Agora que já nos conhecemos melhor, vou confidenciar uma coisa. Tenho para mim, provavelmente nem é verdade, que tenho bom gosto. Apenas e só porque gosto e pronto. Nem creio que seja indispensável mais nada. Nunca aceitei desculpas e narrativas fantásticas para justificar os gostos. A peculiaridade de cada opção é um traço de cada um de nós. São estes riscos que nos estruturam e assinalam, no quadro da vida, a individualidade humana. Veja-se o caso das ovelhas. Até balem com a mesma cadência. A uma só voz. Sou pela diferença e ponto final. Recuso gregarismos ovinos e outros que tais. Carneiro não conta, que nasci em Abril.
Agora que já nos conhecemos melhor, vou dizer-vos que tenho gostos e desgostos. Plurais e muito individuais. Outros não. Tão banais que toda a gente tem. Nem me importo, nem vou suicidar-me no cruzamento do caminho para onde convergem sabores e paladares tão iguais. Ter gosto é admirável. E quando o podemos oferecer como uma oração à liberdade, ainda melhor. Mesmo muito ecléticos. Tão contraditórios que não entendíveis. Os meus são assim. Há outros que não. Sou pela fidelização a crenças universais. E muito pessoais.
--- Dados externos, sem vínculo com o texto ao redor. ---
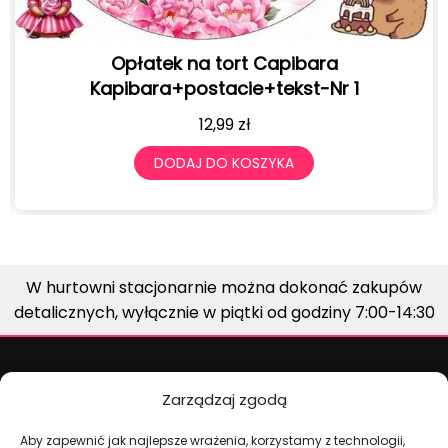
BALONY URODZINOWE Z NADRUKIEM LABUBU 
SZTUK 30 CM
19,99
zł
DODAJ DO KOSZYKA
W hurtowni stacjonarnie można dokonać zakupów
detalicznych, wyłącznie w piątki od godziny 7:00-14:30
Zarządzaj zgodą
Aby zapewnić jak najlepsze wrażenia, korzystamy z technologii,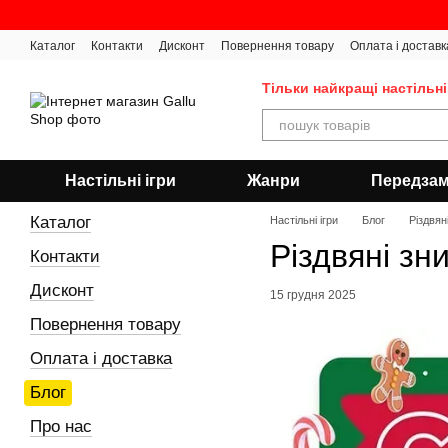
Перейти до основного контенту
Каталог
Контакти
Дисконт
Повернення товару
Оплата і доставк
Тільки найкращі настільні
Настільні ігри
Жанри
Передза
Каталог
Настільні ігри
Блог
Різдвян
Різдвяні зн
Контакти
Дисконт
15 грудня 2025
Повернення товару
Оплата і доставка
Блог
Про нас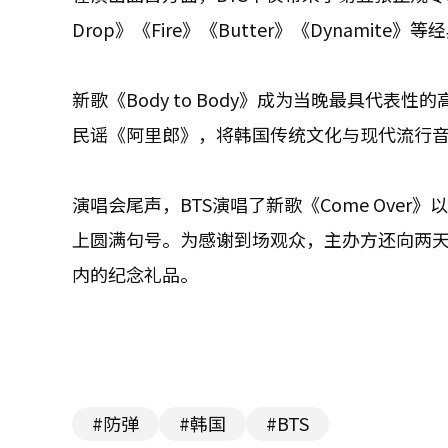
Drop》《Fire》《Butter》《Dynamite
新歌《Body to Body》成为当晚最具代表
民谣《阿里郎》，将韩国传统文化与现代流行
演唱会尾声，BTS演唱了新歌《Come Over》以及《
上圆满句号。为感谢到场观众，主办方还向两天
内的纪念礼品。
#防弹
#韩国
#BTS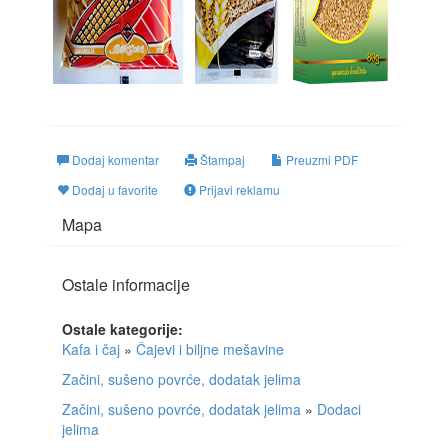
Dodaj komentar
Štampaj
Preuzmi PDF
Dodaj u favorite
Prijavi reklamu
Mapa
Ostale informacije
Ostale kategorije:
Kafa i čaj
»
Čajevi i biljne mešavine
Začini, sušeno povrće, dodatak jelima
Začini, sušeno povrće, dodatak jelima
»
Dodaci
jelima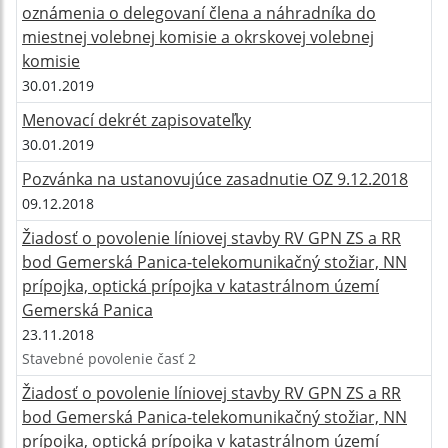
oznámenia o delegovaní člena a náhradníka do
miestnej volebnej komisie a okrskovej volebnej
komisie
30.01.2019
Menovací dekrét zapisovateľky
30.01.2019
Pozvánka na ustanovujúce zasadnutie OZ 9.12.2018
09.12.2018
Žiadosť o povolenie líniovej stavby RV GPN ZS a RR
bod Gemerská Panica-telekomunikačný stožiar, NN
prípojka, optická prípojka v katastrálnom území
Gemerská Panica
23.11.2018
Stavebné povolenie časť 2
Žiadosť o povolenie líniovej stavby RV GPN ZS a RR
bod Gemerská Panica-telekomunikačný stožiar, NN
prípojka, optická prípojka v katastrálnom území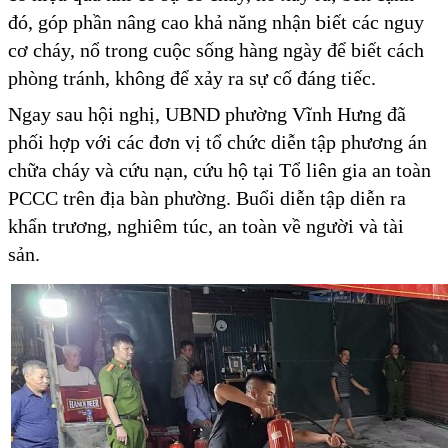
đó, góp phần nâng cao khả năng nhận biết các nguy
cơ cháy, nổ trong cuộc sống hàng ngày để biết cách
phòng tránh, không để xảy ra sự cố đáng tiếc.
Ngay sau hội nghị, UBND phường Vĩnh Hưng đã
phối hợp với các đơn vị tổ chức diễn tập phương án
chữa cháy và cứu nạn, cứu hộ tại Tổ liên gia an toàn
PCCC trên địa bàn phường. Buổi diễn tập diễn ra
khẩn trương, nghiêm túc, an toàn về người và tài
sản.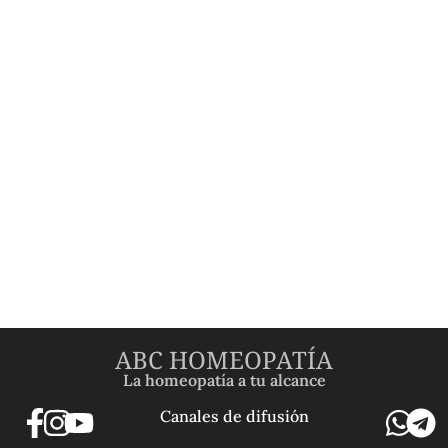
ABC HOMEOPATÍA
La homeopatía a tu alcance
Canales de difusión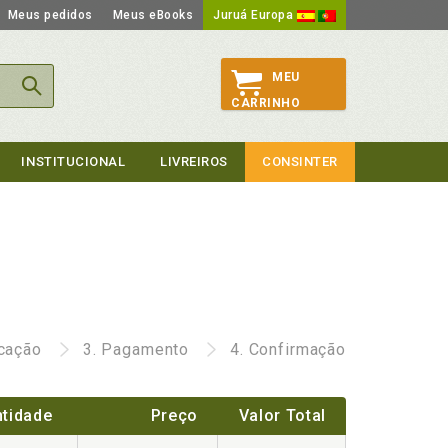
Meus pedidos
Meus eBooks
Juruá Europa
MEU
CARRINHO
INSTITUCIONAL
LIVREIROS
CONSINTER
icação
3.
Pagamento
4.
Confirmação
tidade
Preço
Valor Total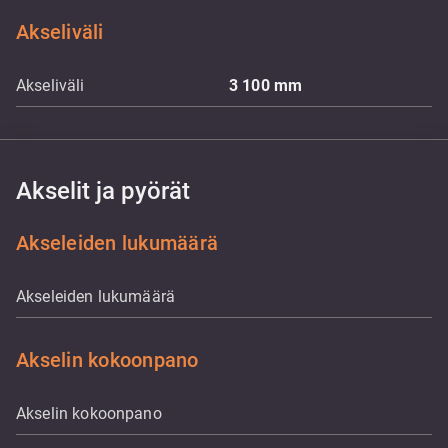
Akseliväli
Akseliväli
3 100
mm
Akselit ja pyörät
Akseleiden lukumäärä
Akseleiden lukumäärä
Akselin kokoonpano
Akselin kokoonpano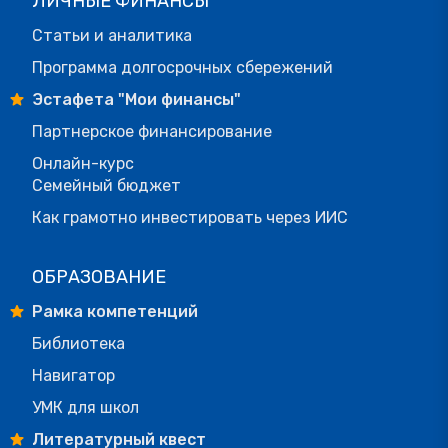
ЛИЧНЫЕ ФИНАНСЫ
Статьи и аналитика
Программа долгосрочных сбережений
Эстафета "Мои финансы"
Партнерское финансирование
Онлайн-курс
Семейный бюджет
Как грамотно инвестировать через ИИС
ОБРАЗОВАНИЕ
Рамка компетенций
Библиотека
Навигатор
УМК для школ
Литературный квест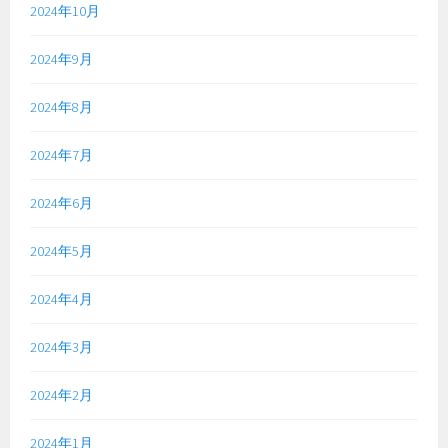
2024年10月
2024年9月
2024年8月
2024年7月
2024年6月
2024年5月
2024年4月
2024年3月
2024年2月
2024年1月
Agora que já nos conhecemos melhor, vou assumir que é desacertado escarnecer de predilecções particulares. É falta de educação e revela incivilidade. Eu sei que ter bom gosto é melhor que mau gosto, mas mau gosto é melhor que gosto nenhum. Concordemos! Apesar de ser certo que nem todos o podem ter. Só que isso não vem a propósito. Nem sei por que me lembrei. A padronização do gosto é castradora. Eis uma excelente razão para ter gosto. O meu. O que eu não gosto mesmo é do bom gosto. Nem de quem tem bom gosto, convencido que o adjectivo é superior a outro em boa qualidade. Eu falei de qualidade, falei?
Agora que já nos conhecemos melhor, vou declarar que gosto exponencialmente de música. De toda não, só da que gosto. Com o meu gosto muito eclético. Naturalmente condenado à falta de originalidade e de coesão. Gosto de vozes que me acariciem o coração. De músicas que aferrolhem os meus olhos e me conduzam por aí. De textos que me acicatam o corpo. Sem qualquer explicação ou fundamentação musical.
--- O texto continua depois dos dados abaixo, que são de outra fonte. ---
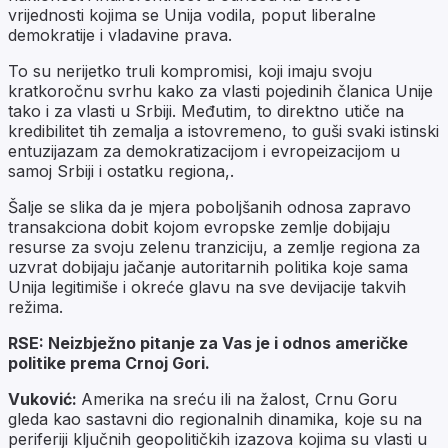
vrijednosti kojima se Unija vodila, poput liberalne
demokratije i vladavine prava.
To su nerijetko truli kompromisi, koji imaju svoju
kratkoročnu svrhu kako za vlasti pojedinih članica Unije
tako i za vlasti u Srbiji. Međutim, to direktno utiče na
kredibilitet tih zemalja a istovremeno, to guši svaki istinski
entuzijazam za demokratizacijom i evropeizacijom u
samoj Srbiji i ostatku regiona,.
Šalje se slika da je mjera poboljšanih odnosa zapravo
transakciona dobit kojom evropske zemlje dobijaju
resurse za svoju zelenu tranziciju, a zemlje regiona za
uzvrat dobijaju jačanje autoritarnih politika koje sama
Unija legitimiše i okreće glavu na sve devijacije takvih
režima.
RSE: Neizbježno pitanje za Vas je i odnos američke
politike prema Crnoj Gori.
Vuković:
Amerika na sreću ili na žalost, Crnu Goru
gleda kao sastavni dio regionalnih dinamika, koje su na
periferiji ključnih geopolitičkih izazova kojima su vlasti u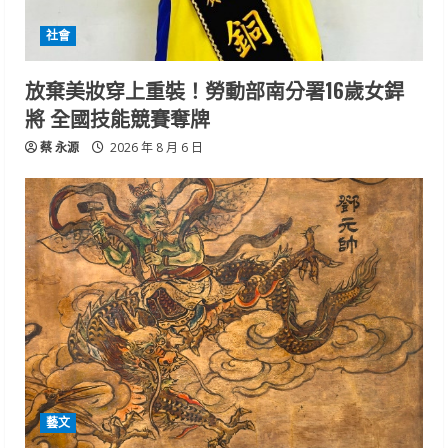
社會
放棄美妝穿上重裝！勞動部南分署16歲女銲
將 全國技能競賽奪牌
蔡 永源
2026 年 8 月 6 日
藝文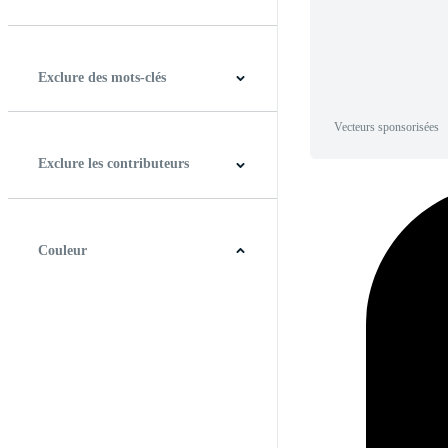
Horizontal
Verticale
Carré
Panoramique
Exclure des mots-clés
Vecteurs sponsorisées
Exclure les contributeurs
Couleur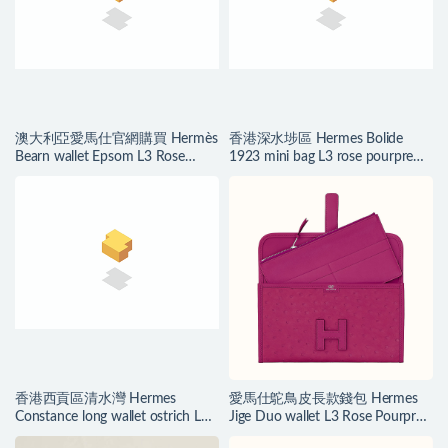
澳大利亞愛馬仕官網購買 Hermès
香港深水埗區 Hermes Bolide
Bearn wallet Epsom L3 Rose
1923 mini bag L3 rose pourpre
Pourpre
Evercolor
香港西貢區清水灣 Hermes
愛馬仕鴕鳥皮長款錢包 Hermes
Constance long wallet ostrich L3
Jige Duo wallet L3 Rose Pourpre
Rose Pourpre
玫瑰紫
Agora que já nos conhecemos melhor, vou anunciar que gosto demasiado de música em francês. Pela semelhança de emoções, pela sonoridade da língua, apesar do accent e do ritmo. No entanto, sempre que a ouço e preciso dela todos os dias, a melancolia embaça a minha voz. Exactamente como quando oiço o luso fado… e concluo que a responsabilidade é dos romanos que reconciliaram as línguas. E não satisfeitos com a conquista, as emoções e os sentimentos também.
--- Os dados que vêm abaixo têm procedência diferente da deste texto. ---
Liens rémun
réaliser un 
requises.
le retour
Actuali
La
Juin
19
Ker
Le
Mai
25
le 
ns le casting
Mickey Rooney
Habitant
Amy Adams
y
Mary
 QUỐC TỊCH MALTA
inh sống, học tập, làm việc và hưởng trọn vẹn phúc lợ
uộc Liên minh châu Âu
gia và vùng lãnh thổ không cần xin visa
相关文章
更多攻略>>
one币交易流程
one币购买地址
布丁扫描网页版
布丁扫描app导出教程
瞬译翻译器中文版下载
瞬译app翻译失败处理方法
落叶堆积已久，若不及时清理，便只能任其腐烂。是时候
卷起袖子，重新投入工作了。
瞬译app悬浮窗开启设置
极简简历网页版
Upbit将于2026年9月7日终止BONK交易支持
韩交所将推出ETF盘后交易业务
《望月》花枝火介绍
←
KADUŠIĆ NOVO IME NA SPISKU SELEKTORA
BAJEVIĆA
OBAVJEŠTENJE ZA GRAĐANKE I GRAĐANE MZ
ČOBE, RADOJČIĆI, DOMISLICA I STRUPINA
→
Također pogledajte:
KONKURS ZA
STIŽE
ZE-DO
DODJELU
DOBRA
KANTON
Agora que já nos conhecemos, não me digam que é pirosice e muito foleiro... E até gosto do bouledogue francês. Eventualmete, um dos cães mais feios ao cimo da terra. Tem meiguice no olhar e ladra como os outros. Gosto do ritmo e da harmoniosa cadência da linguagem. Caniche não, pela sofisticação.
Se escrevo o que sinto é porque assim diminuo a febre de sentir. O que confesso não tem importância, pois nada tem importância. Faço paisagens com o que sinto.